**What is being asked**
In your copy, include every line of the records exactly and no picture at all.
((
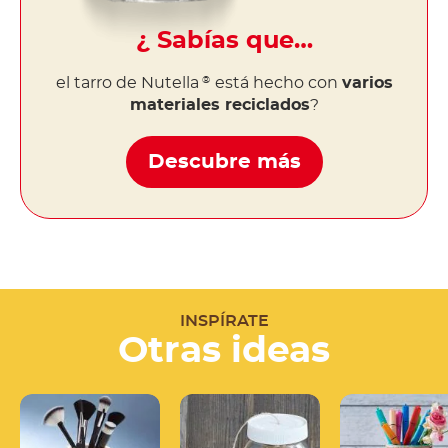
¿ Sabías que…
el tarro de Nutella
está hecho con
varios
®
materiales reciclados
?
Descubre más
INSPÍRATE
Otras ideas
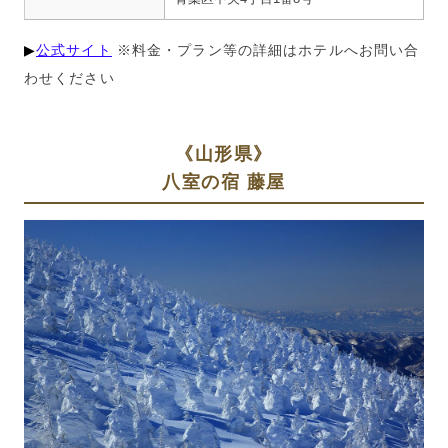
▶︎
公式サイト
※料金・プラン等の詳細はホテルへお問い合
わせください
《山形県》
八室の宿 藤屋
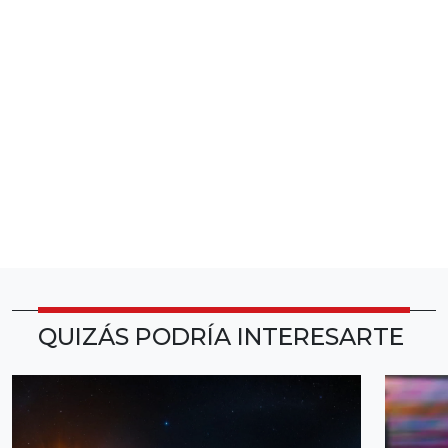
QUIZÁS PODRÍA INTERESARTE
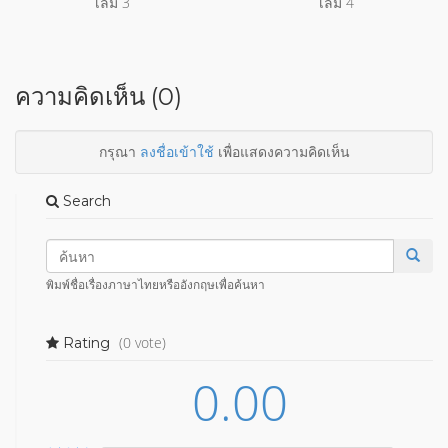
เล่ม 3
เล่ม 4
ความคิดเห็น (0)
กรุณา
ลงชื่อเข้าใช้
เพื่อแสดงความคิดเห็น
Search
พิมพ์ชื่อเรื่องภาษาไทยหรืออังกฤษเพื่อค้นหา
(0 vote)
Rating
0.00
))
**Finished task**
¿ Sabías que…
el tarro de Nutella
está hecho con
varios
®
materiales reciclados
?
Descubre más
INSPÍRATE
Otras ideas
▶︎
公式サイト
※料金・プラン等の詳細はホテルへお問い合
わせください
《山形県》
八室の宿 藤屋
QUIZÁS PODRÍA INTERESARTE
เล่ม 3
เล่ม 4
ความคิดเห็น (0)
กรุณา
ลงชื่อเข้าใช้
เพื่อแสดงความคิดเห็น
Search
พิมพ์ชื่อเรื่องภาษาไทยหรืออังกฤษเพื่อค้นหา
(0 vote)
Rating
0.00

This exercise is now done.